30 secondi di rintocchi di una campana a morto. Così inizia la carriera solista di John Lennon nel 1970, con l’album che porta il suo nome e quello della sua band.

Il brano è Mother e le campane a morto riecheggiano il precoce lutto che avrebbe segnato tutta la vita di John, la morte della madre, anche se volerci vedere anche un’allusione alla morte dei Beatles non pare idea del tutto peregrina.

I Fab Four si erano sciolti l’anno prima – Let It Be, del 1970, era stato inciso addirittura prima di Abbey Road – e il tappo era saltato, lasciando libero sfogo solista ai quattro; Lennon uscì con questo lavoro, già così ben strutturato da rimanere forse insuperato nella discografia di Lennon, Harrison diede alle stampe addirittura un triplo album, l’ottimo All Things Must Pass, mentre Ringo Starr e Paul McCartney furono forse quelli più colti alla sprovvista. E se per il batterista la sorpresa è tutto sommato misurata, fu proprio il disco di Paul una discreta delusione, che attirò anche gli strali dello stesso Lennon.

Mother, quindi, è il pezzo che apre il disco e ne traccia subito la direzione artistica; un pezzo che rievoca non solo il lutto materno, ma anche l’assenza del padre. Il tutto filtrato attraverso la tecnica del Primal Scream. Lennon ha infatti iniziato un duro percorso dentro sé, con l’immancabile Yoko Ono al fianco, con lo psicologo Arthur Janov, inventore della cosiddetta terapia primaria. Il postulato dello psicoterapeuta è che traumi e anche malattie mentali, possano essere superati attraverso il rivivere le esperienze infantili che li hanno generati.

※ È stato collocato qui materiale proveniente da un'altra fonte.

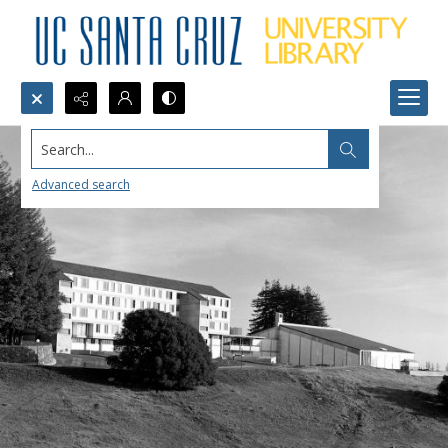
Search...
Advanced search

E l’urlo disperato di Lennon è ben udibile nella drammatica – e non si sa quanto catartica – Mother; ma anche nel finale di God, capolavoro della poetica lennoniana. La canzone sarebbe rimasta sempre croce e delizia per John, tra la bellezza del testo dove si scaglia contro l’ipocrisia religiosa e non solo, e il successo e la risonanza inferiori a quanto si sarebbe aspettato. Tra Mother e God – se si esclude il lamento finale di Mummy Is Dead che chiude il disco riaprendolo, in una struttura circolare – una manciata di canzoni che sono la summa del Lennon-pensiero.

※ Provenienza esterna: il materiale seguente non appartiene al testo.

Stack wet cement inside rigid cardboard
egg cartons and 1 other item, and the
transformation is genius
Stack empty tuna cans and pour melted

La bella e breve Hold On, in tipico stile beatlesiano; la caustica cavalcata al vetriolo di I Found Out, tosta nell’incedere elettrico e oscuro, quanto nel testo acido e corrosivo; Working Class Hero, ballata acustica dal testo antisociale, dylaniana ma forse più bella di qualsiasi canzone abbia mai scritto Bob Dylan; l’incredibile, commovente, perfezione di una ballata come Love; ancora il rock acido di Well, well, well, segnata dal basso di Klaus Voormann.

In questo imbarazzo della scelta, capolavori minori come Isolation, Remember e Look at me fanno quasi la figura dei riempitivi; eppure sono pezzi per cui tanti cantautori di oggi darebbero un occhio.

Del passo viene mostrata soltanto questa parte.